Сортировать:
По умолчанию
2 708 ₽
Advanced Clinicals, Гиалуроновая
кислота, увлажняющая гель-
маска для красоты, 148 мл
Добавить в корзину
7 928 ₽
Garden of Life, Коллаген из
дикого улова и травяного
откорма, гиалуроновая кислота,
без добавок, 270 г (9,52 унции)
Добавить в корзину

#####

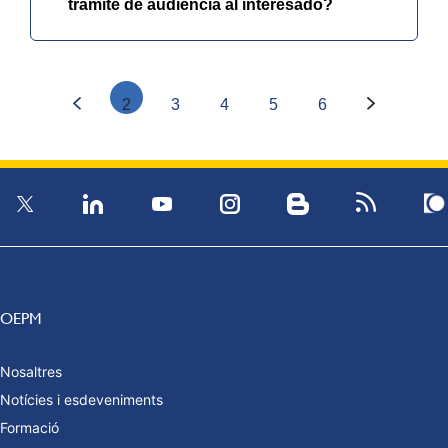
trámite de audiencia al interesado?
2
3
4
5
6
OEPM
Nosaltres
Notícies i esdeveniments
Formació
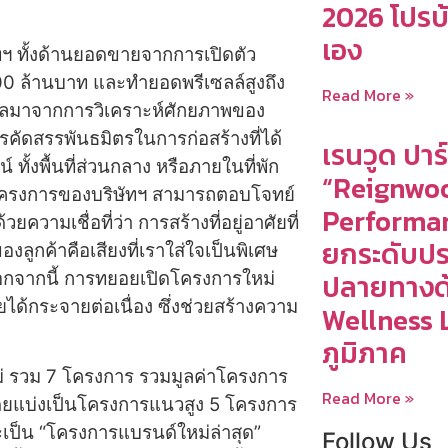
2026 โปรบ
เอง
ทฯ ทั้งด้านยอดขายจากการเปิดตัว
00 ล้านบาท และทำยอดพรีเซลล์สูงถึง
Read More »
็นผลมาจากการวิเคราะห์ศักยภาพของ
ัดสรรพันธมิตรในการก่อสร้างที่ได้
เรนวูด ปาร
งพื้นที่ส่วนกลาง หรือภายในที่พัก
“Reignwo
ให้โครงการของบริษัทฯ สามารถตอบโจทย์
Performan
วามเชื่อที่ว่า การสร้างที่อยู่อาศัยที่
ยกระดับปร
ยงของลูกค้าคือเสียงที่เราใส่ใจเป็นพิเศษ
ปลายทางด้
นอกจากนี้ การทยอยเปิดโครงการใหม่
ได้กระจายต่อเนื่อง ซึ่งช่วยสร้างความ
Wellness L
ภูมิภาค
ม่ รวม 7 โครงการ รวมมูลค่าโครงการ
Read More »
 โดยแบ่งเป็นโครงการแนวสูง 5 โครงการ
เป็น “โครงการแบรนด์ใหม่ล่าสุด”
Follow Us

#####

- [PROMPT]:
Check how many lines in the entries contain "кислота", and reply with that number alone.

- [EXERCISE RESPONSE]:
2